» **INFORMATION SUPPLIED**
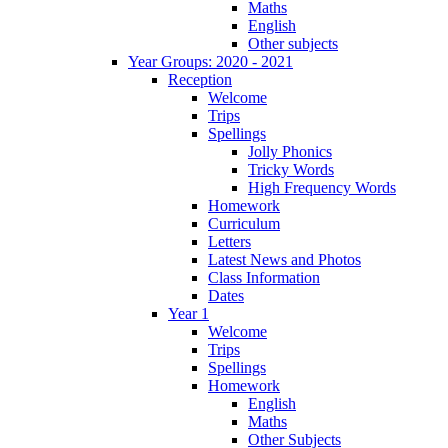
Maths
English
Other subjects
Year Groups: 2020 - 2021
Reception
Welcome
Trips
Spellings
Jolly Phonics
Tricky Words
High Frequency Words
Homework
Curriculum
Letters
Latest News and Photos
Class Information
Dates
Year 1
Welcome
Trips
Spellings
Homework
English
Maths
Other Subjects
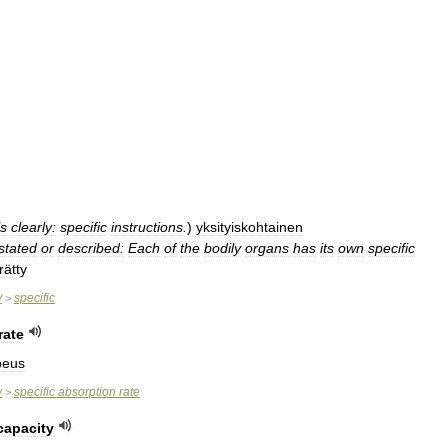
ls
clearly:
specific
instructions
.
)
yksityiskohtainen
stated
or
described:
Each
of
the
bodily
organs
has
its
own
specific
ätty
y
specific
>
rate
peus
y
specific
absorption
rate
>
capacity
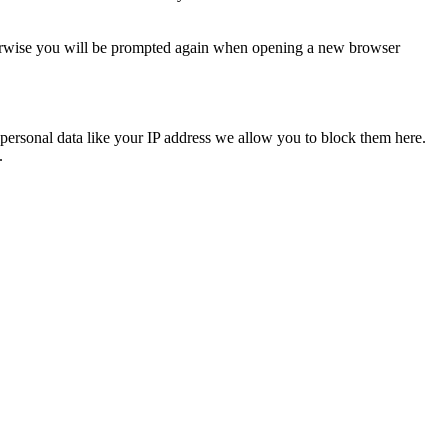
Otherwise you will be prompted again when opening a new browser
personal data like your IP address we allow you to block them here.
.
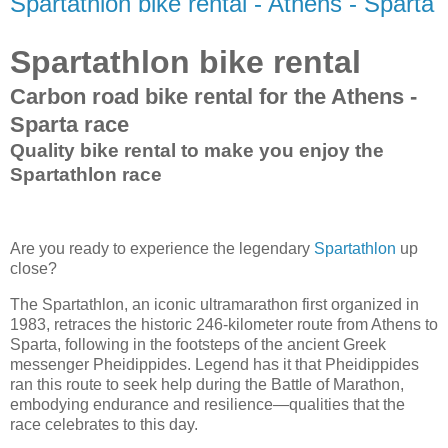
Spartathlon bike rental - Athens - Sparta
Spartathlon bike rental
Carbon road bike rental for the Athens -
Sparta race
Quality bike rental to make you enjoy the
Spartathlon race
Are you ready to experience the legendary
Spartathlon
up
close?
The Spartathlon, an iconic ultramarathon first organized in
1983, retraces the historic 246-kilometer route from Athens to
Sparta, following in the footsteps of the ancient Greek
messenger Pheidippides. Legend has it that Pheidippides
ran this route to seek help during the Battle of Marathon,
embodying endurance and resilience—qualities that the
race celebrates to this day.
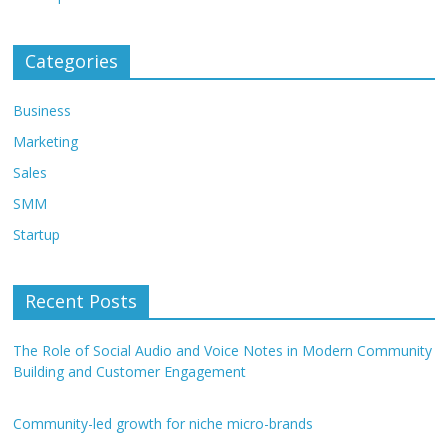
Categories
Business
Marketing
Sales
SMM
Startup
Recent Posts
The Role of Social Audio and Voice Notes in Modern Community
Building and Customer Engagement
Community-led growth for niche micro-brands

» **DESCRIPTION OF THE TASK**
Transcribe, word for word, the lines of the listing above from the one that contains "instructions" through the one that contains "Sparta, following in", keeping both ends and dropping the pictures.

» **TASK RESULT**
instructions
.
)
yksityiskohtainen
stated
or
described:
Each
of
the
bodily
organs
has
its
own
specific
ätty
y
specific
>
rate
peus
y
specific
absorption
rate
>
capacity
Otherwise you will be prompted again when opening a new browser
personal data like your IP address we allow you to block them here.
.
Spartathlon bike rental - Athens - Sparta
Spartathlon bike rental
Carbon road bike rental for the Athens -
Sparta race
Quality bike rental to make you enjoy the
Spartathlon race
Are you ready to experience the legendary
Spartathlon
up
close?
The Spartathlon, an iconic ultramarathon first organized in
1983, retraces the historic 246-kilometer route from Athens to
Sparta, following in the footsteps of the ancient Greek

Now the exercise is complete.